# Prognostic value of combined stratification using TyG index and CD4+ T cell count for 28-day all-cause mortality risk in patients with HIV infection and sepsis: a retrospective cohort study

**Authors:** Yongchang Wu, Jiejing Chen, Yu Meng, Mingyue Ren, Zhenyi Zou, Linghua Li, Xilong Deng, Yueping Li

PMC · DOI: 10.3389/fmed.2025.1688334 · Frontiers in Medicine · 2026-01-12

## TL;DR

Combining the TyG index and CD4+ T cell count helps identify high-risk HIV patients with sepsis for early mortality prediction.

## Contribution

This study introduces a combined TyG-CD4 stratification method for improved risk prediction in HIV-associated sepsis.

## Key findings

- Low CD4+ and high TyG groups showed the highest 28-day mortality rates.
- Combined TyG-CD4 was identified as an important predictor by the Boruta algorithm.
- Cytokine profiles varied significantly among risk groups, indicating distinct inflammatory responses.

## Abstract

Sepsis contributes to global mortality due to chronic immunodeficiency and metabolic disturbances, particularly in those infected with the human immunodeficiency virus (HIV). The TyG index and CD4+ T-cell count individually predict sepsis outcomes, but reflect different biological aspects. The benefit of integrating these markers for risk stratification in patients with HIV-associated sepsis remains unclear. This study aimed to assess whether combining the TyG index, a surrogate for insulin resistance, with CD4+ T cell count enhanced early prediction of 28-day mortality risk in adults hospitalized with HIV-associated sepsis.

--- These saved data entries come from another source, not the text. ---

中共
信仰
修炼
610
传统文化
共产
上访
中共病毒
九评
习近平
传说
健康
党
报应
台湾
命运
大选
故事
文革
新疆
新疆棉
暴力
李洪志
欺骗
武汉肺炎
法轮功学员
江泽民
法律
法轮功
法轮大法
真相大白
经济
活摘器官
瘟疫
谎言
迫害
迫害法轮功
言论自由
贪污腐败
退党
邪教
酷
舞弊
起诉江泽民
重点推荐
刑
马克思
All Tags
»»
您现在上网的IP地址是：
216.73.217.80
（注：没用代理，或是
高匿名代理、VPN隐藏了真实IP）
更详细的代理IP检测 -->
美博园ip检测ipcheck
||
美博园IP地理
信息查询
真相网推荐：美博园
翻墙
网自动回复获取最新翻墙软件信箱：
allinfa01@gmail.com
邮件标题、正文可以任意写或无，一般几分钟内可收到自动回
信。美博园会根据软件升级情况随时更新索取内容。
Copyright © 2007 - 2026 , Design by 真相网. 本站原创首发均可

Clinical data were retrospectively collected from patients admitted to the Eighth Affiliated Hospital of Guangzhou Medical University. The participants were stratified into four risk categories according to their TyG index and CD4+ T cell count. The primary outcome was 28-day all-cause mortality, and secondary outcomes were 7-day and in-hospital all-cause mortality. Survival across strata was compared using the Kaplan–Meier analysis and the log-rank test; associations were determined using multivariate Cox proportional hazards models. Independent predictors of death were ranked using the Boruta feature selection algorithm. In a nested sub-cohort of 155 patients, plasma concentrations of 13 inflammatory cytokines were quantified using the LEGENDplex Human Inflammation Panel 1.

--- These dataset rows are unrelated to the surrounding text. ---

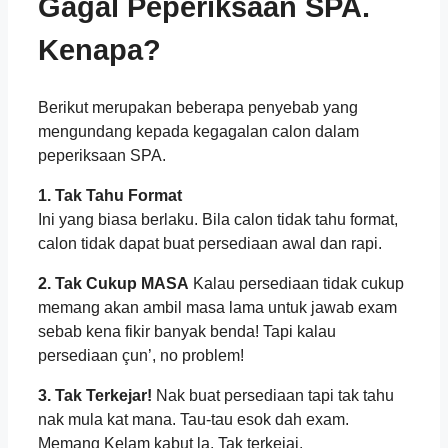
Gagal Peperiksaan SPA.
Kenapa?
Berikut merupakan beberapa penyebab yang
mengundang kepada kegagalan calon dalam
peperiksaan SPA.
1. Tak Tahu Format
Ini yang biasa berlaku. Bila calon tidak tahu format,
calon tidak dapat buat persediaan awal dan rapi.
2. Tak Cukup MASA
Kalau persediaan tidak cukup
memang akan ambil masa lama untuk jawab exam
sebab kena fikir banyak benda! Tapi kalau
persediaan çun’, no problem!
3. Tak Terkejar!
Nak buat persediaan tapi tak tahu
nak mula kat mana. Tau-tau esok dah exam.
Memang Kelam kabut la. Tak terkejai.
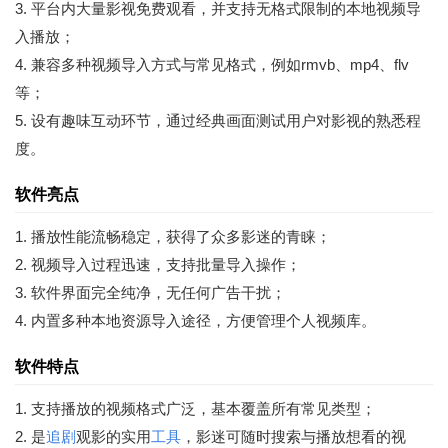
3. 平台内大量影视免费观看，并支持无格式限制的本地视频导
入播放；
4. 兼容多种视频导入方式与常见格式，例如rmvb、mp4、flv
等；
5. 设有趣味互动环节，通过经典画面测试用户对影视的熟悉程
度。
软件亮点
1. 播放性能流畅稳定，获得了众多影迷的青睐；
2. 视频导入过程迅速，支持批量导入操作；
3. 软件界面完全纯净，无任何广告干扰；
4. 内置多种本地资源导入途径，方便管理个人视频库。
软件特点
1. 支持播放的视频格式广泛，基本覆盖所有常见类型；
2. 是
追剧
观影的实用
工具
，影迷可随时搜索与播放想看的视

Among 1,278 patients with HIV-associated sepsis, 847 had CD4 counts <50 cells/μL. The Kaplan–Meier analysis revealed progressively higher 7-day and 28-day all-cause mortality rates across these strata, with the highest mortality in the low CD4+ and high TyG groups. A multivariable Cox regression analysis, adjusted for multiple covariates, indicated an elevated risk of 28-day mortality in patients with low CD4 and high TyG compared to those with high CD4 and low TyG. Similar trends were observed for 7-day and in-hospital mortality. The Boruta algorithm identified combined TyG-CD4 as an important predictor. The immunological sub-study demonstrated significant differences in cytokine profiles among the risk groups, with the low CD4 and high TyG groups exhibiting a specific inflammatory response.

A combined TyG-CD4 assessment provides a rapid and straightforward means of integrating metabolic and immunological insights to identify high-risk individuals early, thereby generating hypotheses for future trials of personalized therapeutic strategies.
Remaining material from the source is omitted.